Yes, a model of brain modularity in which the modules are fully independent end-to-end mechanisms for doing tasks we never faced in the evolutionary environment is pretty clearly wrong. I don’t think anyone would argue otherwise. The plausible version of the modularity model claims the modules or subsystems are specialised for performing relatively narrow subtasks, with a real-world task making use of many modules in concert—like how complex software systems today work.
As an analogy, consider a toolbox. It contains many different tools, and you could reasonably describe it as ‘modular’. But this doesn’t at all imply that it contains a separate tool for each DIY task: a wardrobe-builder, a chest-of-drawers-builder, and so on. Rather, each tool performs a certain narrow subtask; whole high-level DIY tasks are completed by applying a variety of different tools to different parts of the problem; and of course each tool can be used in solving many different high-level tasks. Generality is achieved by your toolset offering broad enough coverage to enable you to tackle most problems, not by having a single universal thing-doer.

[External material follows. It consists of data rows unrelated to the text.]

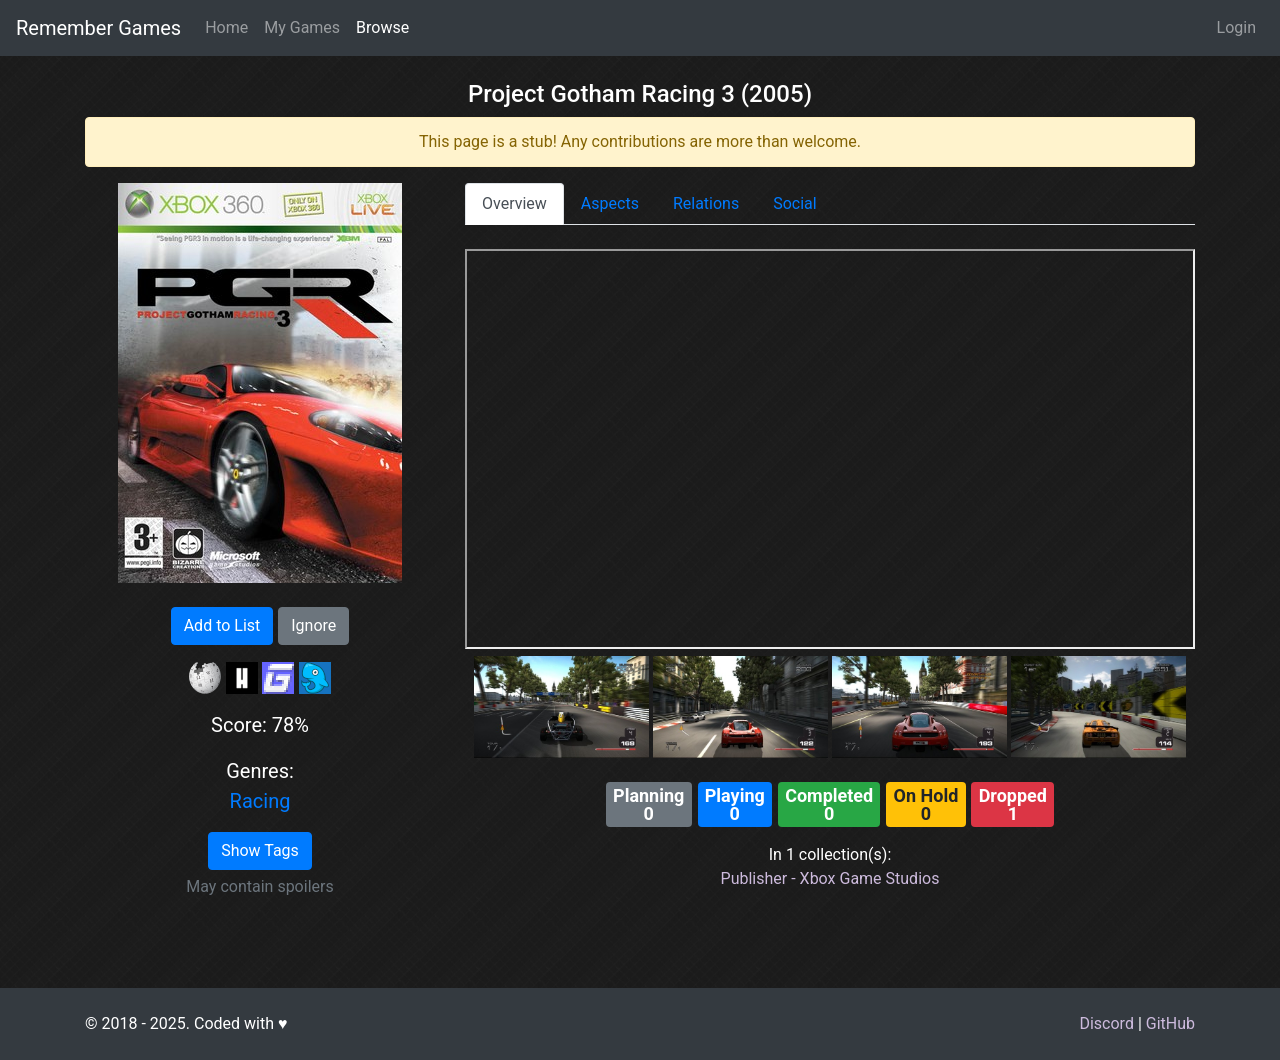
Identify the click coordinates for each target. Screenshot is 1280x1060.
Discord (1106, 1023)
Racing (260, 801)
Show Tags (260, 850)
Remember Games (98, 28)
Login (1236, 27)
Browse (382, 27)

What’s your basis for this view? For example, do you have some strong reason to believe the human brain similarly achieves generality via a single universal mechanism, rather than via the combination of many somewhat-specialised subsystems?
I’m updating because I think you outline a very useful concept here. Narrow algorithms can be made much more general given a good ‘algorithm switcher’. A canny switcher/coordinator program can be given a task and decide which of several narrow programs to apply to it. This is analogous to the IBM Watson system that competed in Jeopardy and to the human you describe using a PC to switch between applications. I often forget about this technique during discussions about narrow machine learning software.